Понимая, что обращаются ко мне, я кивнул. Хотя никаким штабсом вовсе не был. Должно быть, человек прикалывался так, именуя своего приятеля – поручиком, а меня – штабс-капитаном.

С третьей попытки я поднял свинцом налитую руку, осторожно ощупал раскалывающуюся голову. Попал в липкое, в тёплое. Меня передёрнуло и вывернуло наизнанку. Вчерашним не до конца переварившимся праздничным ужином.

– За что, с-суки? – плаксиво вопросил я, рукавом обирая с подбородка блевотину.

Вспомнил недолгое своё путешествие в одной телеге с бородачом и парнем в тельняшке. Это он, падла, шарахнул меня по затылку. Чем?! Кастетом?!

Тот, что сидел на корточках, встал и распрямился. Упруго шагнул в сторону. Теперь свет рампы падал на него.

Это был военный. Но какой-то ряженый военный… в чёрной гимнастёрке… Именно что в гимнастёрке – старомодной, с воротником-стойкой. Без ремня, распояской. В галифе пузырями. В точно таких, как у Коли Расторгуева, бессменного солиста группы «Любэ».

На плечах военного были матерчатые погоны. Звания из положения «лёжа» я различить не смог. Зато хорошо рассмотрел лицо. Такими лицами в школьные мои годы художники-карикатуристы в журнале «Крокодил» награждали пентагоновских ястребов. Худое, близкое к аскетическому, с мощным носом и почти безгубым ртом. С сильным, раздвоенным подбородком.

Он быстро стащил через голову гимнастёрку, передал ее второму человеку, невидимому пока мне. Очевидно, так называемому «поручику». Вслед за гимнастёркой Ястреб снял с себя нательную солдатскую рубаху и принялся полосовать её на ленты.

Не одеваясь, он вернулся в мой угол. Присел и притянул меня за плечи.

– Позвольте взглянуть, штабс-капитан!

Я повиновался, словно кукла тряпичная. Доверчиво припал щекой к его груди, услышал сильные толчки сердца. Ястреб тем временем обследовал бедную мою головушку.

Промокая тряпицей рану, он приговаривал:

– Спокойно, mon ami[7]. Спокойно.

Стиснув зубы, я стоически терпел, но когда он мне сделал невыносимо больно, заорал безобразным матом.

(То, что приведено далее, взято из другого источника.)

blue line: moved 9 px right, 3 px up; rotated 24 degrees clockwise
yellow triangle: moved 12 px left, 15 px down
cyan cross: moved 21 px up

– Ну что вы? – упрекнул Ястреб. – Взрослый человек, офицер… Рана у вас неглубокая. Кровит сильно, но неглубокая…

У меня слабели конечности и тошнотно подмывало под ложечкой.

Я осязаемо чувствовал как теряю сознание, ухожу в ирреальность. В ослепительные сполохи на чернильно-чёрном фоне, в неправдоподобно близкую радугу.

Через какое-то время я вернулся оттуда. Я лежал в том же углу. Только голову мою теперь стягивала повязка.

То, что со мной приключилось, называется по-научному ОЧМТ – открытая черепно-мозговая травма. Последствия её непредсказуемы. На следующий день после такого удара по кумполу можно пить стаканами водку, плясать нижний брейк и прожить до ста лет. А можно, немедленно обратившись за квалифицированной медицинской помощью, залечь в стационар, подвергнуться оперативному вмешательству нейрохирургов и через недолгое время двинуть кони. Как говорится, судьба… Кисмет.

И в прокуратуре, и в милиции я многократно сталкивался с результатами черепно-мозговых травм, повлекших смерть. Самые, кстати, сложно раскрываемые и трудно доказываемые преступления, сложнее убийств. Особенно когда несколько человек колотят. Попробуй определи, от чьего именно удара наступил летальный исход.